Старик должно быть ее не услышал и с блюдцем в руках продолжил шаркать ботинками с протоптанной подошвой в сторону разросшегося куста. Через пару-тройку лет растение будет способно закрыть своими когтистыми ветвями единственное окно на первом этаже.

– Ты же знаешь, что бывает ежевика и без колючек, а, Лиллиан?

– Меня зовут не Лиллиан! – крикнула девочка, сильнее отталкиваясь и размахивая ножками.

– Так ты знала?

– Нет, не знала. А наша что, без колючек, что ли? Я вчера об нее укололась. Вот, – и она выставила в сторону старика свой указательный пальчик, на котором чернела подсохшая капелька крови.

– А наша-то с колючками. Она дикая. Я сам ее выкопал из лесу и принес. А теперича наша семья лакомится сладкими ягодами. И в лес ходить не надобно. И яблоньку тоже я садил.

Девочка притормозила качели ножкой и опустила взгляд на свои блестящие на солнце туфельки. За спиной упало зеленое, червивое яблоко. Уж лучше бы пирог был из него…

– Кусты могут вымахать до десяти метров. Ты знала об этом, Лиллиан?

Девочка не ответила. Внутри нее дремала ноющая пустота, которая ожидала своего часа развития. Иногда девочка касалась ее подушечкой пальца и последующую ночь спала в обнимку с любимыми игрушками, чтобы заглушить ее черные вибрации тоски от еле ощутимого прикосновения. Но любопытство подсказывало попробовать еще раз, а мысль, что в следующий раз всё произойдет совершенно по-другому давала надежду на беззаботную жизнь. Привычка жить с колебаниями пустоты стала привносить чувство комфорта и безопасности в жизнь маленькой девочки. Только бы ничего не изменилось. Пусть всё останется так, как есть сейчас.

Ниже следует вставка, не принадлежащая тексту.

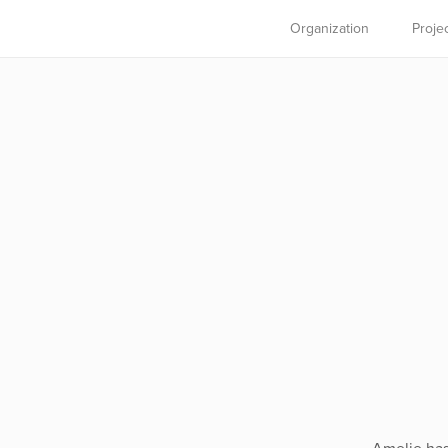
Organization
Proje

Подул горячий ветерок и приподнял ее косички за белые ленты.

– Лиллиан, ты здеся?

Старик повертел головой и, наконец, обнаружил девочку, сидящую на том же месте и в подтверждение кивнул самому себе. Он собрал почти полное блюдце черных ягод.

– Я не Лиллиан, деда, – снова крикнула девочка.

Она нисколько не злилась на него. Наверное, он просто стал на ухо туговат. Порой она просто не обращала внимание на то, что к ней обращаются под другим именем. Она пробовала игнорировать старика и считала, что он просто зовет не ее, а кого-то другого: нового питомца или призрака. Уж лучше бы так. Жизнь бы на усадьбе стала гораздо интересней. В последний раз она играла с детьми будучи на рынке близлежащего поселения, пока старик торговался пуговицами на кусок отборного мяса.

– Так ты знала, что они могут быть настолько высоченными, что вырастают аж до десяти метров в высоту?

– Быть того не может! – девочка оттолкнулась от земли посильнее.

Старик воодушевился. Улыбка не сходила с его лица и черных глаз, что выглядывали из-под кустистых почти черных бровей. Он чем-то напоминал девочке полярного медведя, такого же большого и белого с черными бусинами вместо глаз. Правда, и нос у него был не черным, как у белоснежного хищника, а раскрасневшимся от летнего зноя.

Бухнуло о траву еще одно червивое яблоко. Она расхохоталась:

– Тогда кусты похожи на монстров? С колючими колючками?